More Traces of the Emigrant Trail:

Iron Mountain Road

Today’s Iron Mountain Road was the route the Mormons took as they headed east over the mountains in 1848. And it soon was followed by the great westward migration — becoming an important leg of the early Emigrant Trail as wagons rushed for Gold Country.

You may remember our earlier newsletter taking you as far as Leek Springs (here’s the short version: take Hwy 88 west and turn off at Mormon-Emigrant Trail, which is Iron Mountain Road. To read the complete earlier Leek Springs adventure, click here!).

Once you get to Leek Springs, stop and set your odometer. Continue past Leek Springs another 2.5 miles to find another historic T-post marking the Emigrant Trail. The T-post itself is not easily visible from the road, so watch carefully for the pullout on your right.

Look for this pull-off on your right.

This Trail marker bears a great quote from an early emigrant named Tiffany, describing how the old route followed the ridge along the “divide.” That means that in many places the early Emigrant Trail stayed higher than today’s road. But its general path was roughly the same.
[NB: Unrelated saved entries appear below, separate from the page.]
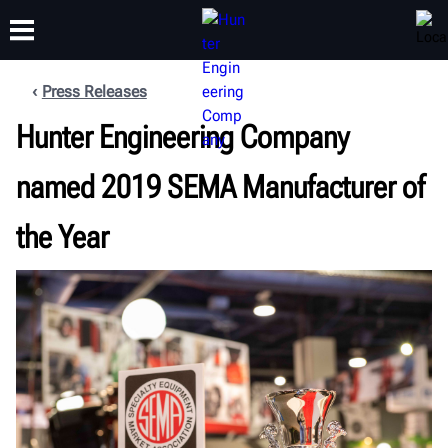
Press Releases
Hunter Engineering Company
TRAINING
PRODUCTS
SUPPORT
ABOUT
named 2019 SEMA Manufacturer of
the Year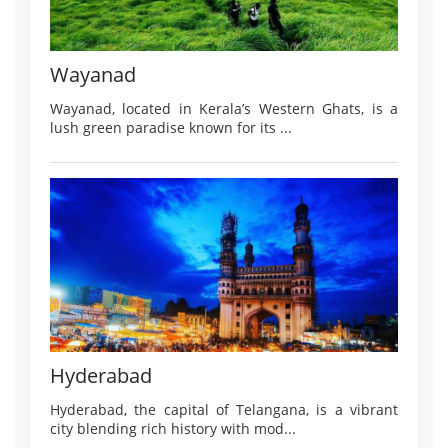
Wayanad
Wayanad, located in Kerala’s Western Ghats, is a
lush green paradise known for its ...
Hyderabad
Hyderabad, the capital of Telangana, is a vibrant
city blending rich history with mod...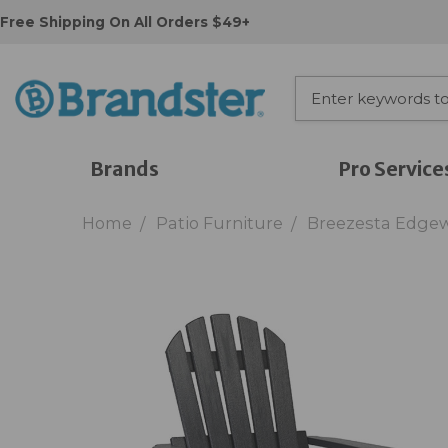
Free Shipping On All Orders $49+
Brands
Pro Service
Home
Patio Furniture
Breezesta Edgew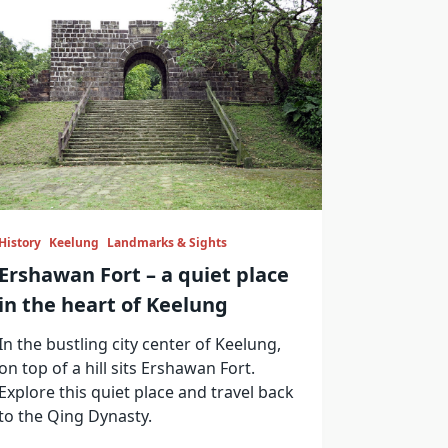
History
Keelung
Landmarks & Sights
Ershawan Fort – a quiet place
in the heart of Keelung
In the bustling city center of Keelung,
on top of a hill sits Ershawan Fort.
Explore this quiet place and travel back
to the Qing Dynasty.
Tiffany passed this way in the summer of 1849.
Note the classic rounded triangle marker, confirming you’re standing on the original Emigrant Trail. It always gives me goosebumps!

Keep an eye out as you travel the next few miles and you’ll see the old roadbed switching back and forth across the new one. At odometer reading 4.4 miles, for example, the Trail crosses from your right to left over the current paved roadway to follow the ridge. And at 4.6, it swings back again to the right.

At 9.9 miles you’ll begin to see oak trees make an appearance. Westward-bound gold-seekers were happy to welcome this lower-elevation vegetation species, as they now were able to feed oak leaves to their hungry cattle.

The oak trees were beautiful in the late summer and early fall — and so welcome as forage for emigrants’ cattle!

About 21.5 miles into your journey you’ll come to beautiful Jenkinson Lake. After crossing the second dam, watch for a beautiful green-patinaed historic plaque on your right, erected by the Pollock Pines Rotary.

Jenkinson Lake
Admire the great patina on this plaque honoring Walter E. Jenkinson, who championed the creation of the lake which today bears his name. As the plaque notes, this Lake provides an important source of water to the valley.

Here at the Lake, the Jenkinson Lake Sly Park Recreation Area offers a cool waterfall hike, and yes, dogs are allowed (for an extra fee!). For complete information about the park and great photos of the waterfall and the hiking trail, check out this description here. (Scroll down after the page opens.)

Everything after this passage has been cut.